# [Records to process]
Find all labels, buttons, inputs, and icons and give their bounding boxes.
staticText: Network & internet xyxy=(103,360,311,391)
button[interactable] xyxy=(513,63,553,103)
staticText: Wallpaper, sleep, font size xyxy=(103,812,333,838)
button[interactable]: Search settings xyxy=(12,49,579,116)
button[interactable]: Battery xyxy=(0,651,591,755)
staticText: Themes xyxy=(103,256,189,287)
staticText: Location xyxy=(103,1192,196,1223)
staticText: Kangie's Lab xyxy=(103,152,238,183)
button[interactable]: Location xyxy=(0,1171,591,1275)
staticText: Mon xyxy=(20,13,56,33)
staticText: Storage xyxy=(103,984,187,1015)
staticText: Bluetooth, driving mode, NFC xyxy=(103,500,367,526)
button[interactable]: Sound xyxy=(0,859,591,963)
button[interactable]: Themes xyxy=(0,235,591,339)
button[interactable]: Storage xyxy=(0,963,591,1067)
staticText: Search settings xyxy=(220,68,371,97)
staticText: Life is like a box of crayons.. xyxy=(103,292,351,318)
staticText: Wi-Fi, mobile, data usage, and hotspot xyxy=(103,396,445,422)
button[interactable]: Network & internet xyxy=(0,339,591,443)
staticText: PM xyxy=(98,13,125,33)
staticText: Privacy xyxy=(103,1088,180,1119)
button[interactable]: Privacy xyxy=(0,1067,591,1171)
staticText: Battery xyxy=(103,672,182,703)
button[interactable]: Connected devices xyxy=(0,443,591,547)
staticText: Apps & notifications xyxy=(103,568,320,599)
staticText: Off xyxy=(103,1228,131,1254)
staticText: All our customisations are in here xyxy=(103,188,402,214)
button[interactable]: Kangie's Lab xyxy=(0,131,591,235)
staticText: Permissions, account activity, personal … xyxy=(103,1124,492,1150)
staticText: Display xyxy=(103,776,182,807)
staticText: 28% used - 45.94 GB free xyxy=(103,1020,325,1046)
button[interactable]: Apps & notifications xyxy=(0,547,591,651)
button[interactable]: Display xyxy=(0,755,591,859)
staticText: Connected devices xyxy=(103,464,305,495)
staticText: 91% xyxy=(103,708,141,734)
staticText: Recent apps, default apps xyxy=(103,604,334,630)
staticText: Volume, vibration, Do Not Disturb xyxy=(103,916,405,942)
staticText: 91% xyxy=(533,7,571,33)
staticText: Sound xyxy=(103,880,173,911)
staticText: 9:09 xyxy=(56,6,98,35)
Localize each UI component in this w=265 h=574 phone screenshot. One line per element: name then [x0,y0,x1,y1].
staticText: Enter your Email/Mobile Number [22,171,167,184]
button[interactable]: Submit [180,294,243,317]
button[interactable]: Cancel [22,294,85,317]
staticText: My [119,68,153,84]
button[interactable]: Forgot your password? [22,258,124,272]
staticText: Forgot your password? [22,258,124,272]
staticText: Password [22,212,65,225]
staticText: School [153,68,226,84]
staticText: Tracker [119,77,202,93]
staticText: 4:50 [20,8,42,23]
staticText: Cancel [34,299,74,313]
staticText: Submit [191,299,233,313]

# [Your instructions]
Write out exactly each line of the entries, starting at the one containing "Localize each UI" and finishing with the last line.

# [Written reply]
Localize each UI component in this w=265 h=574 phone screenshot. One line per element: name then [x0,y0,x1,y1].
staticText: Enter your Email/Mobile Number [22,171,167,184]
button[interactable]: Submit [180,294,243,317]
button[interactable]: Cancel [22,294,85,317]
staticText: My [119,68,153,84]
button[interactable]: Forgot your password? [22,258,124,272]
staticText: Forgot your password? [22,258,124,272]
staticText: Password [22,212,65,225]
staticText: School [153,68,226,84]
staticText: Tracker [119,77,202,93]
staticText: 4:50 [20,8,42,23]
staticText: Cancel [34,299,74,313]
staticText: Submit [191,299,233,313]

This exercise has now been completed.